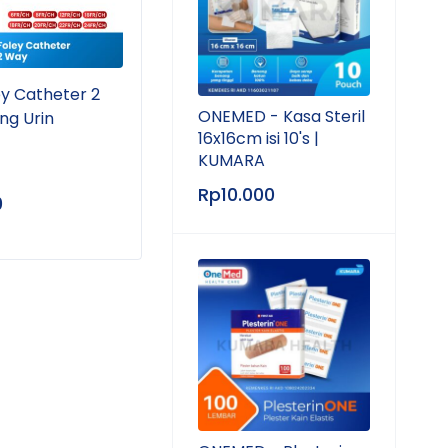
ey Catheter 2
GEA - Urine Bag | Kantong
KUMA
ONEMED - Kasa Steril
ng Urin
Urine 2 Liter
Set 
16x16cm isi 10's |
Pera
KUMARA
Rp
10.000
0
Rp
5.000
–
Rp
8.500
Rp
2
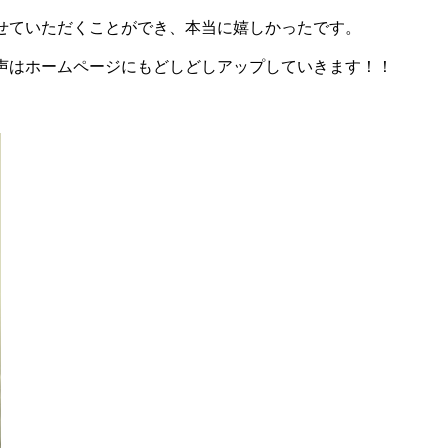
せていただくことができ、本当に嬉しかったです。
声はホームページにもどしどしアップしていきます！！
──────
:: Work instructions ::
Write down the full listing above exactly as it is, except for any images.

:: Answer box ::
ey Catheter 2
GEA - Urine Bag | Kantong
KUMA
ONEMED - Kasa Steril
ng Urin
Urine 2 Liter
Set 
16x16cm isi 10's |
Pera
KUMARA
Rp
10.000
0
Rp
5.000
–
Rp
8.500
Rp
2
せていただくことができ、本当に嬉しかったです。
声はホームページにもどしどしアップしていきます！！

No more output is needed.